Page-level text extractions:

__________________________________________________

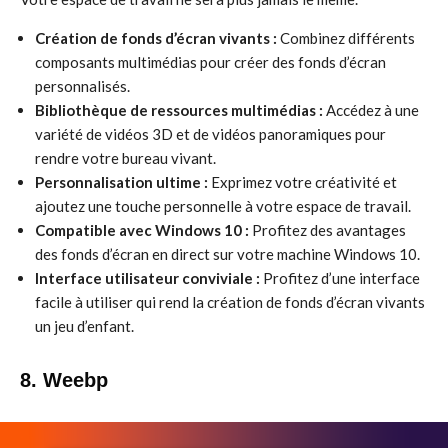
Création de fonds d’écran vivants :
Combinez différents
composants multimédias pour créer des fonds d’écran
personnalisés.
Bibliothèque de ressources multimédias :
Accédez à une
variété de vidéos 3D et de vidéos panoramiques pour
rendre votre bureau vivant.
Personnalisation ultime :
Exprimez votre créativité et
ajoutez une touche personnelle à votre espace de travail.
Compatible avec Windows 10 :
Profitez des avantages
des fonds d’écran en direct sur votre machine Windows 10.
Interface utilisateur conviviale :
Profitez d’une interface
facile à utiliser qui rend la création de fonds d’écran vivants
un jeu d’enfant.
8. Weebp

__________________________________________________

Required work >> Transcribe every entry word for word, but omit the pictures.

Exercise output >>
Création de fonds d’écran vivants :
Combinez différents
composants multimédias pour créer des fonds d’écran
personnalisés.
Bibliothèque de ressources multimédias :
Accédez à une
variété de vidéos 3D et de vidéos panoramiques pour
rendre votre bureau vivant.
Personnalisation ultime :
Exprimez votre créativité et
ajoutez une touche personnelle à votre espace de travail.
Compatible avec Windows 10 :
Profitez des avantages
des fonds d’écran en direct sur votre machine Windows 10.
Interface utilisateur conviviale :
Profitez d’une interface
facile à utiliser qui rend la création de fonds d’écran vivants
un jeu d’enfant.
8. Weebp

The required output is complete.